Jerome Coker and Tom Krakauskas, owners of Cape Fear Precast, worked together previously at a precast plant for many years – Coker in engineering and Krakauskas in sales. During that time, they saw there were only a small number of precast manufacturers on the eastern coast of North Carolina and talked about establishing their own company in that underserved area with a focus on efficiency, quality and customer service. While playing poker one night, a few contractors encouraged them to take the idea seriously. So the two began to plan in earnest. In less than two years, they secured financing, a building and some used equipment and started production in Southport, N.C.
Into the deep end
A little good fortune led Coker and Krakauskas to an empty, 20,000-square-foot building with overhead cranes that became Cape Fear Precast’s first home. Soon after, they hired their first two employees and were pouring with concrete from ready-mix trucks. The goal was to be a comprehensive underground utility structure provider right out of the gate.
“We knew that if we were going to have presence in the market we needed to be able to produce a complete product line,” Coker said. “That was our biggest challenge right off the bat.”
“You have to compete,” Krakauskas added. “People weren’t going to buy a manhole from us and a storm drain from the other guy. We were really hungry getting started – it was either sink or swim.”
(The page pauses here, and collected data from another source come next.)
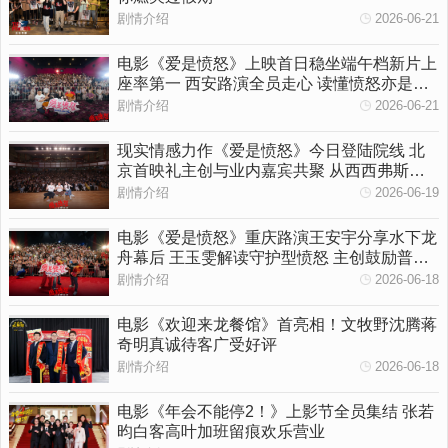
剧情介绍
2026-06-21
电影《爱是愤怒》上映首日稳坐端午档新片上
座率第一 西安路演全员走心 读懂愤怒亦是温
柔守护
剧情介绍
2026-06-21
现实情感力作《爱是愤怒》今日登陆院线 北
京首映礼主创与业内嘉宾共聚 从西西弗斯到
女性觉醒多维拆解影片内核
剧情介绍
2026-06-19
电影《爱是愤怒》重庆路演王安宇分享水下龙
舟幕后 王玉雯解读守护型愤怒 主创鼓励普通
人勇敢挥出一拳
剧情介绍
2026-06-18
电影《欢迎来龙餐馆》首亮相！文牧野沈腾蒋
奇明真诚待客广受好评
剧情介绍
2026-06-18
电影《年会不能停2！》上影节全员集结 张若
昀白客高叶加班留痕欢乐营业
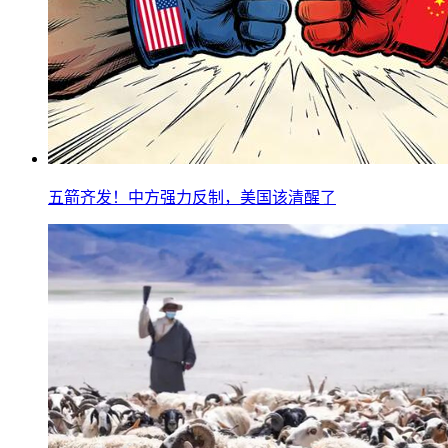
五箭齐发！中方强力反制，美国该清醒了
Coker said competitive pressure pushed them not only into developing a diverse line of products but also into manufacturing large and complex projects early on. In the first year of production, Cape Fear Precast manufactured a 70,000-pound oil-water separator and major structures for Raleigh–Durham International Airport. The work included several storm structures set over 84-inch diameter pipe that was buried 40 feet under a runway extension.
“The contractor still contacts us because we did such a good job on that,” Krakauskas said. “If they had realized how young we were , I don’t know if they would have given us the job but it was a groundbreaker for us.”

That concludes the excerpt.